# [PROBLEM TO SOLVE]
Where the data below begins, start duplicating lines exactly, and finish with the line containing "lên lưới lượng"; add nothing else. Leave the pictures out.

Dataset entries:

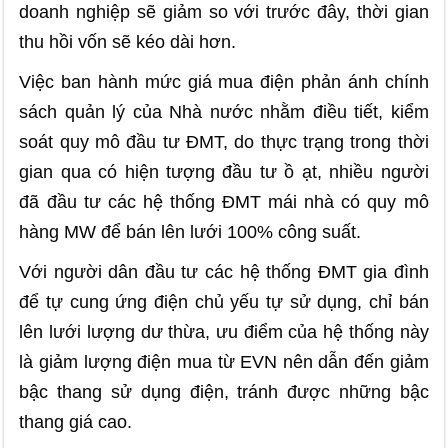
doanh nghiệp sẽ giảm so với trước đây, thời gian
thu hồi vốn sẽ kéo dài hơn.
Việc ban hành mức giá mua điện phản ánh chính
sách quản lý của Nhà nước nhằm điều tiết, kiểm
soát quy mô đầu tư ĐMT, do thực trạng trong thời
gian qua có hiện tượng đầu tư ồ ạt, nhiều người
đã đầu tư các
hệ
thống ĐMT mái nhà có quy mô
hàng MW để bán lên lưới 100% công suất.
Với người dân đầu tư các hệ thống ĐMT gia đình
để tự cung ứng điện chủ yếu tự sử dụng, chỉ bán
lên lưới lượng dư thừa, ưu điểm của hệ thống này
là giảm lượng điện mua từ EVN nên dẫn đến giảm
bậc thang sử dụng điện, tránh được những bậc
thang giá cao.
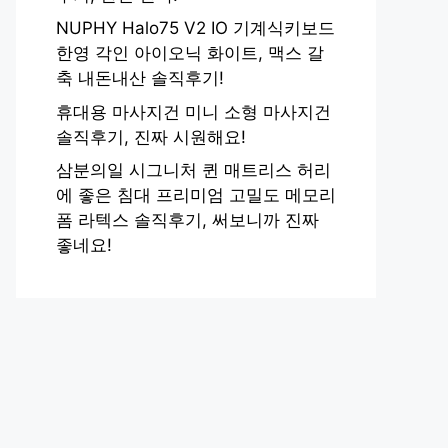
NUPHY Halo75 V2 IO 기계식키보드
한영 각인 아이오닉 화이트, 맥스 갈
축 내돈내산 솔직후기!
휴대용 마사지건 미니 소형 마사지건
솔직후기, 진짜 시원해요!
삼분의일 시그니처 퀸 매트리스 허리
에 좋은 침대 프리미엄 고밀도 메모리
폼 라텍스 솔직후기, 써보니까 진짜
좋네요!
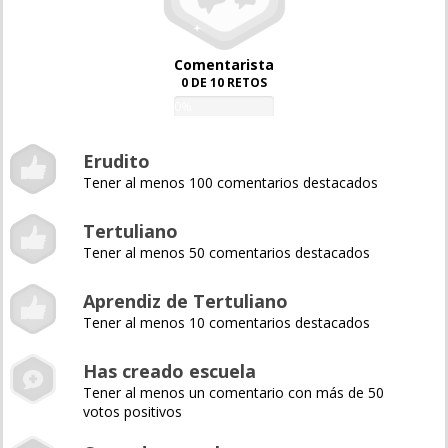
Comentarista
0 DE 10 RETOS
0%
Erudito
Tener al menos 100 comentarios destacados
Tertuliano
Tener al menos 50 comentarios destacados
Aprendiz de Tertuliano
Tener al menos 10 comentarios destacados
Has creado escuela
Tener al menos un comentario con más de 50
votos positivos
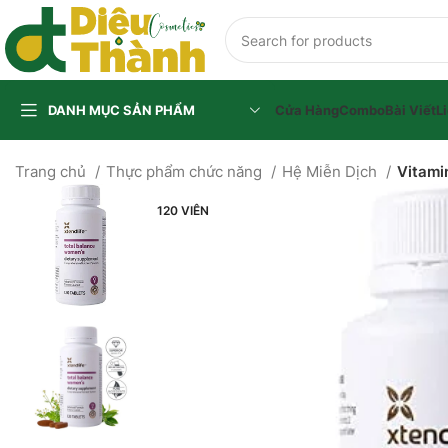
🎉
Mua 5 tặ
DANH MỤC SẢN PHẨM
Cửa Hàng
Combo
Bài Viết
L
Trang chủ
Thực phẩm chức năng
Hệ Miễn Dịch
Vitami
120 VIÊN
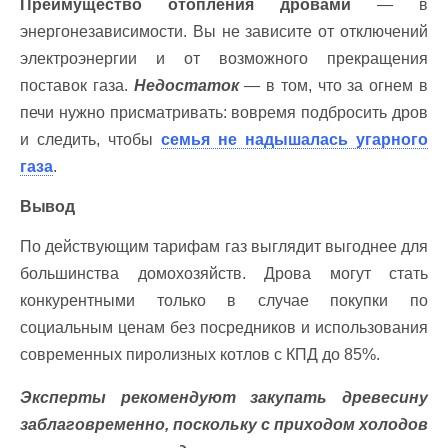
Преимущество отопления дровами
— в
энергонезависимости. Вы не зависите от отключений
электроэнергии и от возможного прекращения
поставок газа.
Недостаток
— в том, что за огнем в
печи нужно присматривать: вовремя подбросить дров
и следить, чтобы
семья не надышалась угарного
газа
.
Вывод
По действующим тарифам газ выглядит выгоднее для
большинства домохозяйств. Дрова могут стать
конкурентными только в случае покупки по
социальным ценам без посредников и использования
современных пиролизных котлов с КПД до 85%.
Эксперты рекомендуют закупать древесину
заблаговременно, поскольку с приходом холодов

# [EXERCISE OUTPUT]
doanh nghiệp sẽ giảm so với trước đây, thời gian
thu hồi vốn sẽ kéo dài hơn.
Việc ban hành mức giá mua điện phản ánh chính
sách quản lý của Nhà nước nhằm điều tiết, kiểm
soát quy mô đầu tư ĐMT, do thực trạng trong thời
gian qua có hiện tượng đầu tư ồ ạt, nhiều người
đã đầu tư các
hệ
thống ĐMT mái nhà có quy mô
hàng MW để bán lên lưới 100% công suất.
Với người dân đầu tư các hệ thống ĐMT gia đình
để tự cung ứng điện chủ yếu tự sử dụng, chỉ bán
lên lưới lượng dư thừa, ưu điểm của hệ thống này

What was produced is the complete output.